What qualities are companies looking for in a contract manufacturing partner? And how does Soneas embody those qualities?

So far, we’ve provided contract manufacturing services specifically targeted at early development. In that stage, customers are always working under extreme time pressure. I believe we are providing very flexible services. We’re really trying to focus on the needs of the customers and stay ahead of the curve. A good part of our clients are small biotech companies or virtual pharmaceutical companies, many of whom have very little experience when it comes to API manufacturing. We help facilitate development attentively and proactive—always anticipating the next stage of the process and adapting to corresponding demands.

Do you see any synergies in having both research and manufacturing housed under one roof?
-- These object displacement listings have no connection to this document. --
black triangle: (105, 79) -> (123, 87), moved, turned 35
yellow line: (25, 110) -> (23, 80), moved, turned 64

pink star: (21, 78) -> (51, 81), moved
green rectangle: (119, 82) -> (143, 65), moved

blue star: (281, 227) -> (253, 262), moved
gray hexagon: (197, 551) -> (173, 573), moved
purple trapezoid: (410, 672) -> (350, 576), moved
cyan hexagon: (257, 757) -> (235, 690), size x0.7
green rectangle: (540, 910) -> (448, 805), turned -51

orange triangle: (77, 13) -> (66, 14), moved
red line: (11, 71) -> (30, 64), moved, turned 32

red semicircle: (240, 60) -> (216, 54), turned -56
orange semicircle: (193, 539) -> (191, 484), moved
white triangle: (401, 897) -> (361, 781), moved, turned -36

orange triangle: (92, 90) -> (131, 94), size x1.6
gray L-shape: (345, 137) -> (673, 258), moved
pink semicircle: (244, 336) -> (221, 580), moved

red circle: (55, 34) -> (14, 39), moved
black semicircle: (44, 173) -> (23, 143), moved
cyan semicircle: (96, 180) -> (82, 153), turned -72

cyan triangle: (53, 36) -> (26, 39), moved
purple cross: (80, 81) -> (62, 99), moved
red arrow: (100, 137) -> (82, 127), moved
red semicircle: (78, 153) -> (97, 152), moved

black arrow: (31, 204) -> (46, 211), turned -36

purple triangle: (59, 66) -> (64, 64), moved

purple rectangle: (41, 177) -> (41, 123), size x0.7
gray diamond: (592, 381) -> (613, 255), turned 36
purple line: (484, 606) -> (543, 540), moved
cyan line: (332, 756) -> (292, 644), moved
Definitely. At the moment, I’m working on a possible expansion of our capabilities—specifically in terms of large-scale API manufacturing. My hope is to eventually create a fully integrated service provider here in Central Europe that can not only provided R&D services and small-scale API manufacturing, but full life cycle support—from R&D all the way to commercial scale manufacturing. And we plan on pursuing inorganic channels to get there. There are many existing companies within CEE that possess good reputations and FDA approved facilities—several prime candidates that we can combine our resources with to significantly augment our current capabilities.

Given your extensive background in research and chemistry, has it been a challenge to also factor in the daily responsibilities of running a business?

I’ve always loved chemistry, so the research side has always resonated with me. But alongside this passion, I’ve always enjoyed the process of building up a business. My hope, however, is to bring the company to a point where I can focus less on daily management and more on strategic growth and R&D. My underlying aspiration behind the upcoming changes is to create a fairly unique organization in CEE—where we don’t particularly see any real competitors at the moment—unparalleled in both the breadth of our service offering and R&D capacity.

In the last 20 years you’ve built this company from the ground up, now with a very prominent future looming in the horizon. Looking back, would you have done anything differently?

I haven’t always made the right decisions. But, at the end of the day, I’ve always achieved the objectives that I set for myself—both in my private and professional life. For Soneas, those milestones were creating a research team, establishing a pilot plant, accommodating on large-scale manufacturing, and now the next five-year horizon entails becoming the preferred international, end-to-end service provider.